In 1813 Bulgakov headed the Grodno governorate and was then with Prince Pyotr Volkonsky and Count Karl Robert von Nesselrode . On the day the Russian troops marched into Paris , Bulgakov was with Alexander I to process the many requests and then went to London with him . He then accompanied Count Nesselrode to Vienna for the Congress of Vienna .

During a short stay at home in 1814, Bulgakov married Maria Varlam, whose family had moved to Moscow. In 1816 he was recalled from his post as ambassador to Denmark at his request and appointed post director in Moscow. He attended to the needs of the postal workers who valued him very much. In 1819 he became postal director in St. Petersburg and in 1826 was appointed a privy councilor (third class ). He improved the postal service, accelerated mail delivery, reduced fees, introduced stagecoaches and set up a city post office. He concluded post-conventions with Prussia and other countries. The emperors Alexander I and Nicholas I as well as the empresses Maria Fyodorovna and Alexandra Fyodorovna expressed their benevolence.

In 1831 Bulgakov became director of the postal department. In 1832 he set up a shipping service between St. Petersburg and Lübeck . In 1832 Maria Bulgakowa was accepted into the Order of St. Catherine . In September 1835, Buldakov suffered a stroke . Prince Alexander Golitsyn reported to the emperor that the doctors drained Bulgakov three pounds of blood and put on Lema leaf beetles . The second stroke in October resulted in death. Bulgakov was buried in the Holy Spirit Church of the St.
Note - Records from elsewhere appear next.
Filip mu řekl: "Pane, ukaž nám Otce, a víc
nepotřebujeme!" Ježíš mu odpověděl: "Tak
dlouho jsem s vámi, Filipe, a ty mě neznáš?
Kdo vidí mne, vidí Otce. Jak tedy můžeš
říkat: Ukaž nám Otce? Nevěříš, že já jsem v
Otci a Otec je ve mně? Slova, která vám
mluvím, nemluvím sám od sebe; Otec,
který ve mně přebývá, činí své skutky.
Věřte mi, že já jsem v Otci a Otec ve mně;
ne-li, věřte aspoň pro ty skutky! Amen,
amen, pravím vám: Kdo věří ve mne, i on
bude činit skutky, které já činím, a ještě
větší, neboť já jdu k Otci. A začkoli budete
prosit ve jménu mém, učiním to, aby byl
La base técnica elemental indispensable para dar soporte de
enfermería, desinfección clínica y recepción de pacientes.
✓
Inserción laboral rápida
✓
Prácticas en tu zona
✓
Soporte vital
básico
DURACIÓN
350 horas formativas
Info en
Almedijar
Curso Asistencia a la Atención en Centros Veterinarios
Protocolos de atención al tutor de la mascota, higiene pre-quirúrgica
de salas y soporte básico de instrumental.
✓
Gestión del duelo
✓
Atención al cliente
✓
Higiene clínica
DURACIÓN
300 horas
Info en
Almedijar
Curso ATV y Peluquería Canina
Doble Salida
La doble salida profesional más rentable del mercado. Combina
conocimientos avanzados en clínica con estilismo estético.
Petersburg Alexander Nevsky Monastery . He left behind his wife, a son and four daughters.

Honors

Web links

Commons : Konstantin Bulgakow  - collection of pictures, videos and audio files

Individual evidence

  1. А. А. Плюшар, NI Gretsch : Энциклопедический лексикон, Т.  12 . St. Petersburg 1838, p. 479-480 .
  2. a b c d e Русский биографический словарь, Т.  3 . St. Petersburg 1908, p. 460-465 .
  3. ^ A b c Ian W. Roberts: 19th Century Russian Postal Ministers and Officials . In: Journal of the Rossica Society of Russian Philately . No. 108 , 1986, pp. 75-78 ( [1] accessed July 27, 2017).